LE PARTENARIAT : HISTOIRE ET ESSAI DE DEFINITION

Intervention de Corinne MERINI
maître de conférences à l’IUFM de Versailles

Préambule

La distinction entre apprentissages savants, orientés par l’acquisition d’un corps constitué de savoir, et les apprentissages sociaux plus orientés par les pratiques sociales de référence s’impose dès lors qu’il s’agit de répondre à la question : les scénarii d’ouverture de l’école ont-ils un effet réel sur les apprentissages ?

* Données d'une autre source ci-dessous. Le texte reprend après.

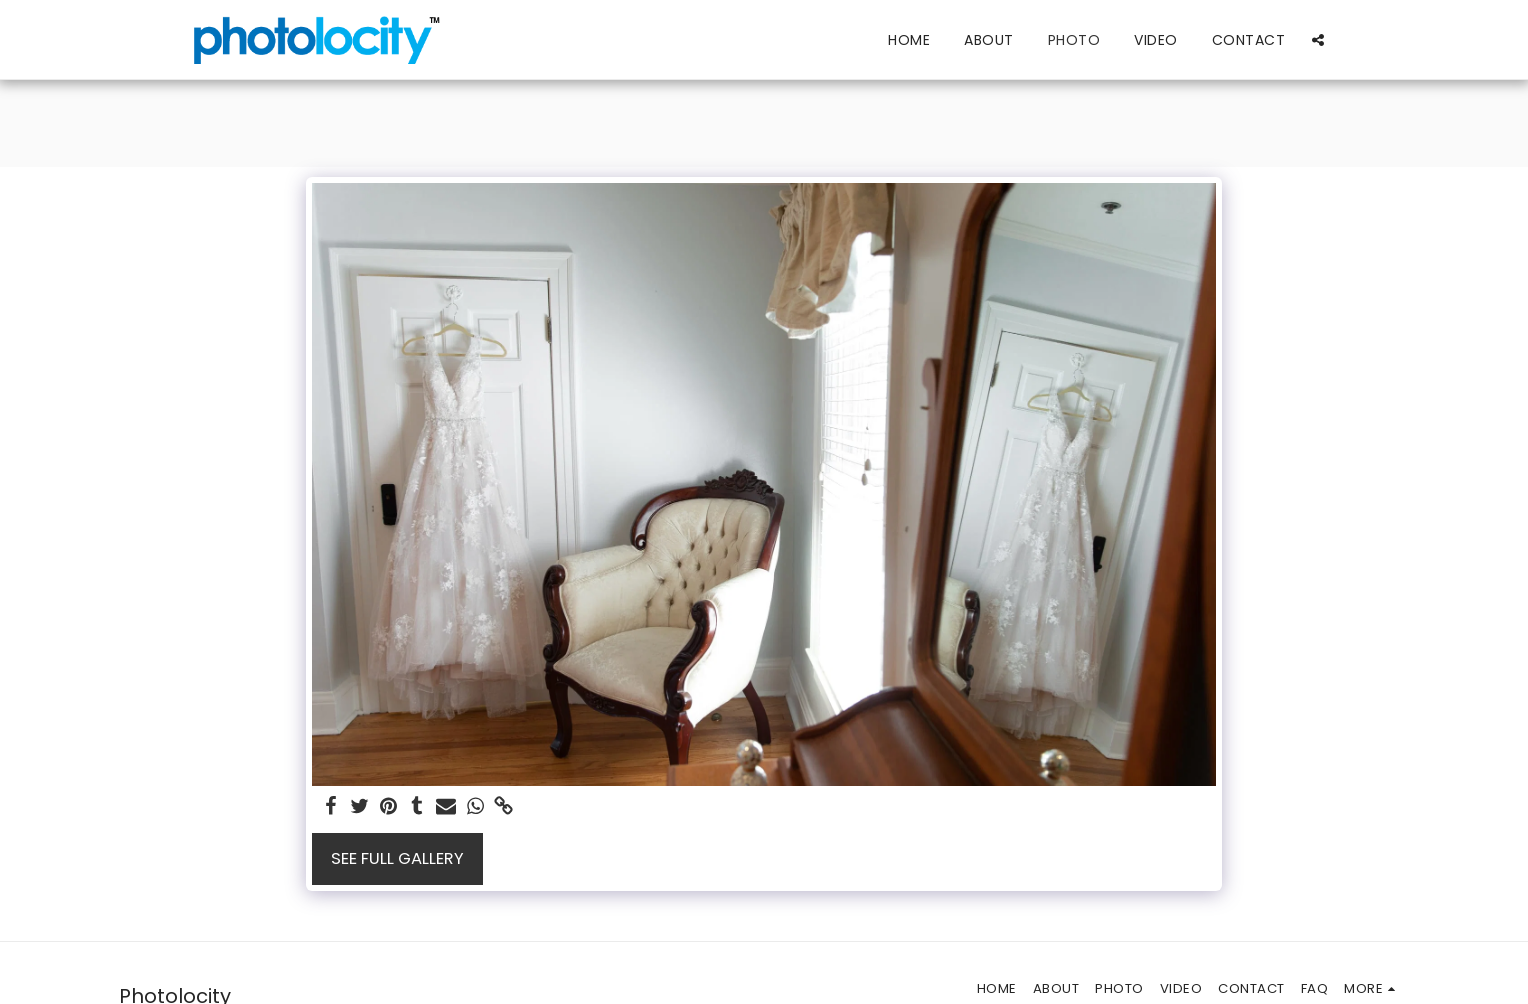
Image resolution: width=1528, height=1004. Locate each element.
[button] (1318, 39)
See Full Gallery (397, 858)
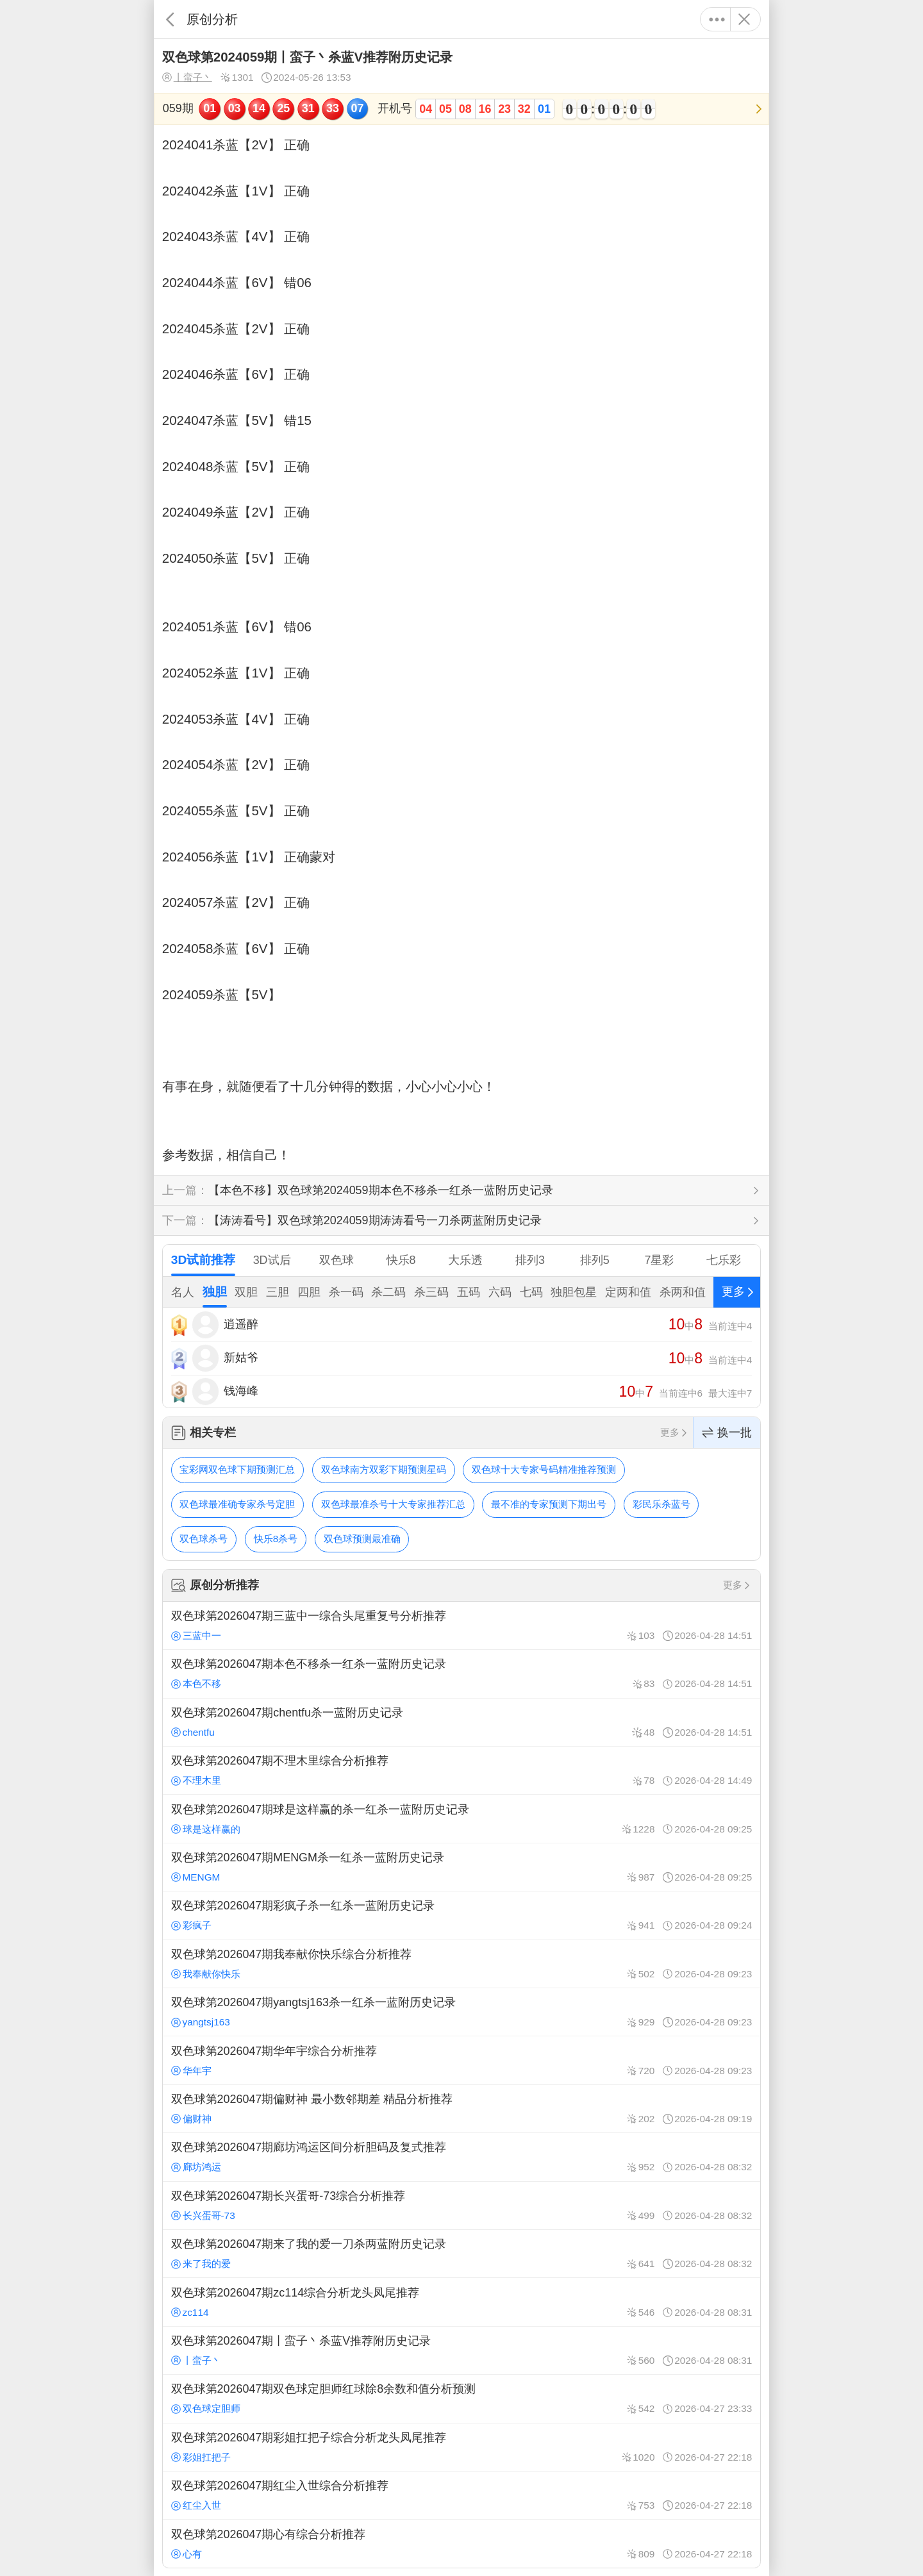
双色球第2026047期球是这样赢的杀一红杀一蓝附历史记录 (461, 1818)
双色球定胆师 (205, 2408)
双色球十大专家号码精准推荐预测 (544, 1469)
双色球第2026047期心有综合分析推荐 (461, 2543)
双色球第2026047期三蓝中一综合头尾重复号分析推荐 (461, 1625)
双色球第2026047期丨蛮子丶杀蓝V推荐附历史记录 (461, 2350)
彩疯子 (191, 1925)
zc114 (190, 2312)
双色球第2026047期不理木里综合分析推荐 (461, 1770)
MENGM (195, 1877)
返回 (170, 19)
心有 (186, 2553)
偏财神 (191, 2118)
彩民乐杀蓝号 (661, 1504)
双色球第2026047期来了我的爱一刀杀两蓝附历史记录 (461, 2253)
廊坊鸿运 (196, 2166)
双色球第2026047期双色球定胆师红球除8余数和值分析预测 (461, 2398)
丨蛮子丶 (187, 78)
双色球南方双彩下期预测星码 (383, 1469)
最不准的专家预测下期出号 (548, 1504)
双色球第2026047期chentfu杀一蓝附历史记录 (461, 1722)
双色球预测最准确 (362, 1538)
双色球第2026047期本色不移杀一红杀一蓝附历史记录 (461, 1673)
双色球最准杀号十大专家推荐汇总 (393, 1504)
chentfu (193, 1732)
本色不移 (196, 1683)
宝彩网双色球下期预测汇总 (237, 1469)
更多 (717, 19)
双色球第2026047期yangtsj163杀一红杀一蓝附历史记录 (461, 2012)
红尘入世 (196, 2505)
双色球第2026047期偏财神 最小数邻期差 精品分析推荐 (461, 2108)
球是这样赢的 (205, 1829)
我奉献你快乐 (205, 1973)
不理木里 (196, 1780)
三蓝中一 (196, 1635)
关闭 (744, 19)
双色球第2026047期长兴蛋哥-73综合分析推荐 (461, 2205)
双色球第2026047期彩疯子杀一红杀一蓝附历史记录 (461, 1915)
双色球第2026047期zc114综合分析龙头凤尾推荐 (461, 2301)
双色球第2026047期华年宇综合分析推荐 (461, 2060)
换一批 (727, 1433)
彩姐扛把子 (201, 2457)
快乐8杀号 (276, 1538)
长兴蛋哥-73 (203, 2215)
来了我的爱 (201, 2263)
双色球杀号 (203, 1538)
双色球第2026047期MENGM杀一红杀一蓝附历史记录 (461, 1867)
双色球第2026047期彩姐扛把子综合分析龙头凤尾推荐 (461, 2447)
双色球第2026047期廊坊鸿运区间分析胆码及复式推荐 (461, 2157)
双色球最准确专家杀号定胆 (237, 1504)
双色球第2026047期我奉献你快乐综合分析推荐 (461, 1964)
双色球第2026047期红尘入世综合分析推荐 (461, 2495)
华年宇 (191, 2070)
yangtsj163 (200, 2021)
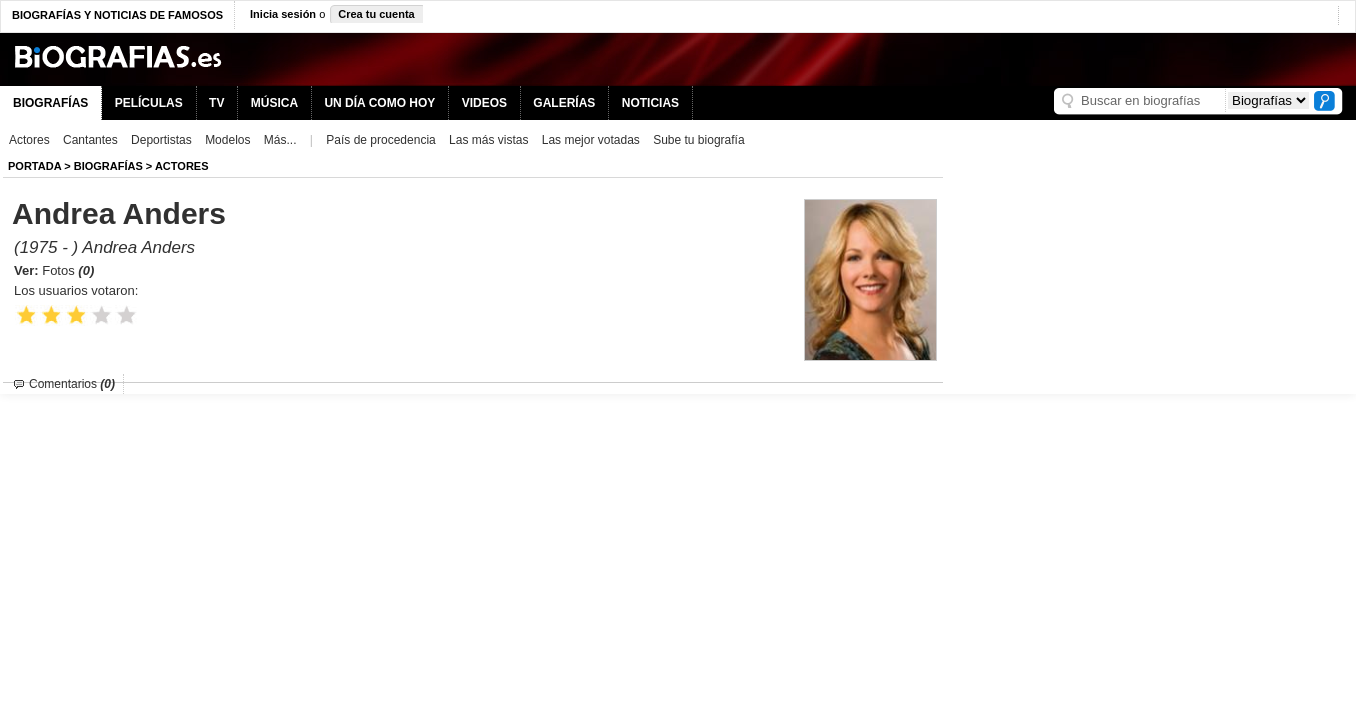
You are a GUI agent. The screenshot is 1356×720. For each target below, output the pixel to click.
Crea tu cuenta (376, 14)
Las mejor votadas (591, 140)
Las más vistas (488, 140)
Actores (29, 140)
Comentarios (72, 384)
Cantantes (90, 140)
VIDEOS (484, 103)
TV (216, 103)
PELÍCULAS (149, 103)
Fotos (68, 270)
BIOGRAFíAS (108, 166)
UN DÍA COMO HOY (379, 103)
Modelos (227, 140)
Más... (280, 140)
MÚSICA (274, 103)
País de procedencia (380, 140)
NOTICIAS (650, 103)
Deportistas (161, 140)
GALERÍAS (564, 103)
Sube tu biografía (698, 140)
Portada (34, 166)
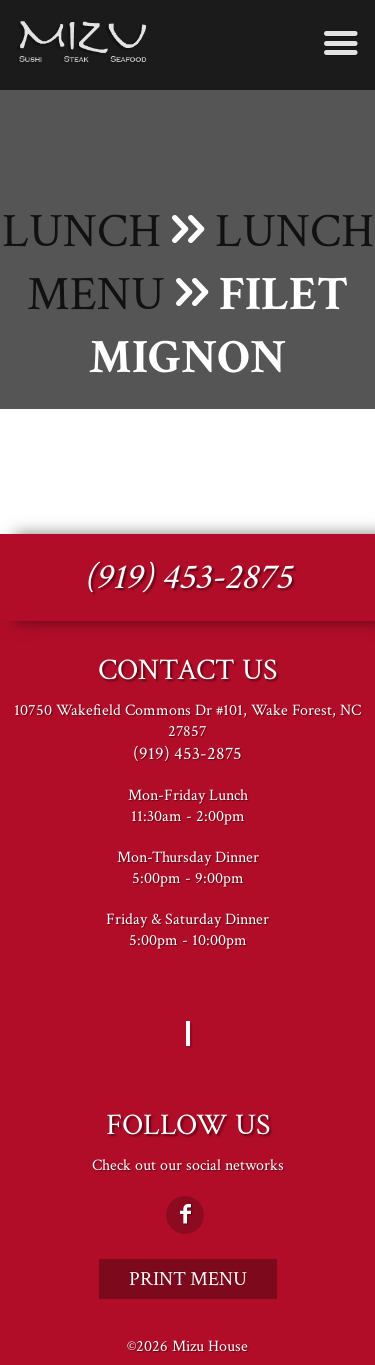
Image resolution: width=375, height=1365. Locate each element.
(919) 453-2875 (188, 577)
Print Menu (188, 1279)
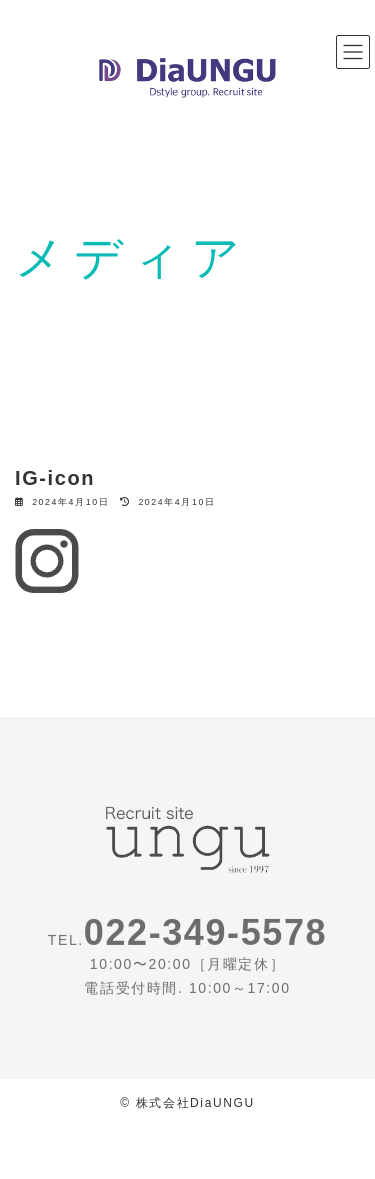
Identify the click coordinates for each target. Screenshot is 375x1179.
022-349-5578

Dans le cadre des apprentissages savants, la réponse est négative.La mise en place de partenariat n ’a pas d’effet sur l’évolution du corps constitué de connaissances.

Dans le cadre des apprentissages sociaux citoyenneté, santé, environnement, art, international, la réponse est positive. La mise en place d’un partenariat a un effet évident sur le rapport que les élèves entretiennent avec les savoirs et peut permettre en cela de nouvelles attitudes dans leur manière d’aborder les apprentissages.
Cependant, le fait de partager avec d’autres (les partenaires) certains apprentissages (citoyenneté, culture, art, etc.) est toujours délicat car il malmène l’identité professionnelle des enseignants.

C’est pourquoi il convient de parler ici de partenariat au bénéfice des élèves et non de partenariat au
bénéfice des apprentissages.

Évolution des travaux ayant abordé le partenariat

Des travaux de recherche sur, non pas la question du partenariat à l’école, mais les collaborations interinstitutionnelles dans le domaine de l’art, de l’éducation à la santé, de l’éducation à l’environnement, de l’éducation physique, etc., ont été conduits, à l’INRP, de 1987 à 1992, par 43 enseignants associés sous la direction de Danièle Zay. Ces travaux ont été publiés (voir la bibliographie annexée).
D’autre part, j’ai conduit une étude sur la formation des enseignants et les partenariats qui ont pu se nouer entre les ex-écoles normales et les terrains d’exercice. Ces travaux ont fait également l’objet d’une publication (voir la bibliographie annexée).
Mais c’est 1993 qui est l’année clef de la compréhension de la notion. Cette année-là, le colloque "Établissements et partenariats" regroupant des équipes internationales s’est tenu à l’INRP. Il a tenté de clarifier et de modéliser la notion. Des actes ont été publiés (là encore, voir la bibliographie annexée) qui permettent de dégager des éléments-clefs et une grammaire des actions d’ouverture.
Enfin, un numéro spécial d’Éducation permanente ayant pour thème le partenariat a été publié en 1997.

Archéologie de la notion

La notion de partenariat est une notion récente. Elle apparaît dans le dictionnaire Larousse en 1987.
Chacun met à l’intérieur ce qu’il a envie d’y mettre et se l’approprie de manière différente. Comment la clarifier au plan théorique ?
L’archéologie de la notion, la façon dont elle s’est construite, nous donne des éléments de compréhension. Le Larousse se place d’emblée dans une approche systémique en décrivant le partenariat comme un système associant des partenaires.
Il est donc important, si l’on veut comprendre le système lui-même, de comprendre les interrelations qui se nouent entre les partenaires et les niveaux d’actions. Cette notion, comme toutes celles portées par une série de mots très neufs (entreprenariat, actionnariat), est liée à l’économie libérale et à l’économie de marché. Cela se retrouve dans les mécanismes de concurrence et d’intérêts sur lesquels les partenariats vont s’appuyer.

Les entretiens menés auprès d’enseignants pilotant des actions d’ouverture fait ressortir qu’ils en attendent un bénéfice, c’est-à-dire une plus value, mais aussi de la "plus valeur". Ils veulent être a la fois plus « rentables » auprès des élèves, d’où l’idée de bénéfice, mais aussi, du fait du registre éducatif dans lequel se situent, leur apporter quelque chose de l’ordre de la "plus valeur".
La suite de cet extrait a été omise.